§ **Problem**
Report all lines below with the word "from".

§ **Provided data**
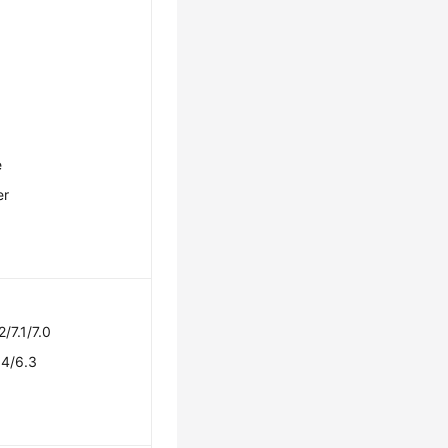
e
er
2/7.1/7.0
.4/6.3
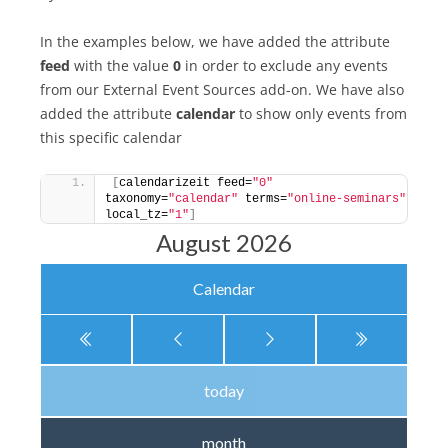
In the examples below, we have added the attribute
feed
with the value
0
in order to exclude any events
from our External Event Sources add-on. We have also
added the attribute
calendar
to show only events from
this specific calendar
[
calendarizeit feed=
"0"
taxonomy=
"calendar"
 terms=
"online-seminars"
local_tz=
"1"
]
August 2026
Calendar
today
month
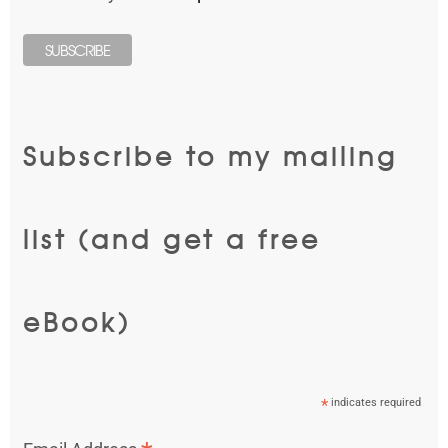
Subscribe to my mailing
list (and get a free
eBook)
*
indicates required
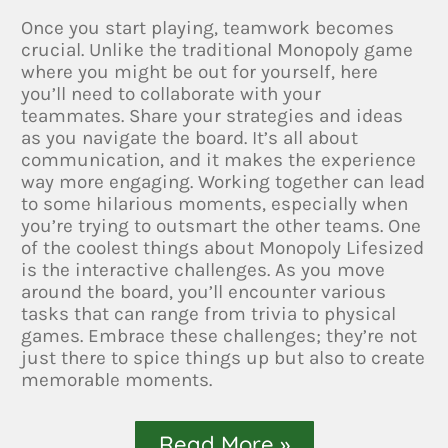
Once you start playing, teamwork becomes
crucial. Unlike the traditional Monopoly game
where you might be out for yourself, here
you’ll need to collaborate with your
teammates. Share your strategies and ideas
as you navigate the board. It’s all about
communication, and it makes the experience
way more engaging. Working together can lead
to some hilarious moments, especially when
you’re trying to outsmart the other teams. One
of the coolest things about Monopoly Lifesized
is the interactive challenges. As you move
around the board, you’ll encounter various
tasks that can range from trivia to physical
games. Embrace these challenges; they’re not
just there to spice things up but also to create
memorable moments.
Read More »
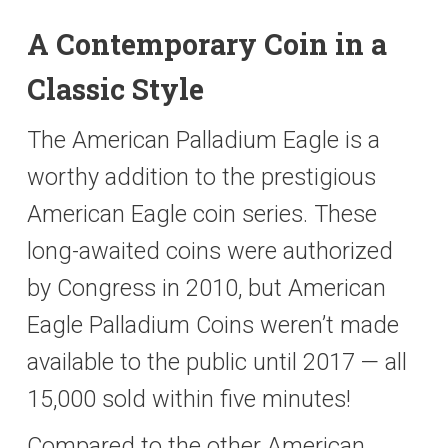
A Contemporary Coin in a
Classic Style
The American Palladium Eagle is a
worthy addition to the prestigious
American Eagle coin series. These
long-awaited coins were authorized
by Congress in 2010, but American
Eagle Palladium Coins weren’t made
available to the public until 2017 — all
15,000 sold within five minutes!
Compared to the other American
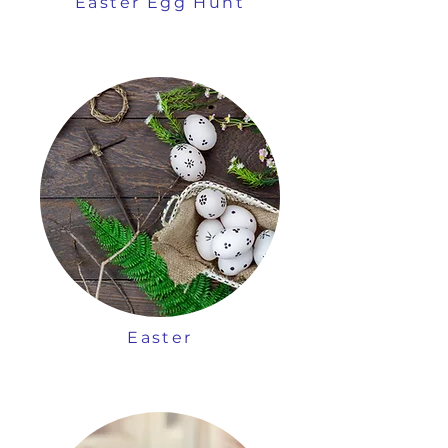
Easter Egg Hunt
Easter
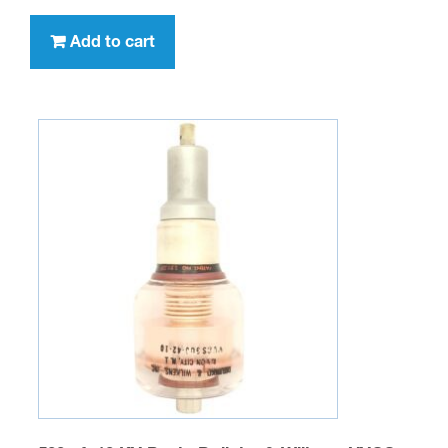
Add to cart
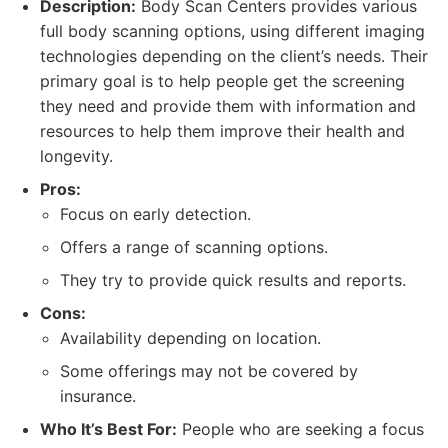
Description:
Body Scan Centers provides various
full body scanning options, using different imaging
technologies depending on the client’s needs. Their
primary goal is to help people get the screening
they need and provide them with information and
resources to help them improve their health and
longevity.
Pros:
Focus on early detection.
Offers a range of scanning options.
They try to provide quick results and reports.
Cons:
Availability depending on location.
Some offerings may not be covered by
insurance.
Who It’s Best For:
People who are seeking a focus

§ **Exercise output**
from our External Event Sources add-on. We have also
to show only events from
tasks that can range from trivia to physical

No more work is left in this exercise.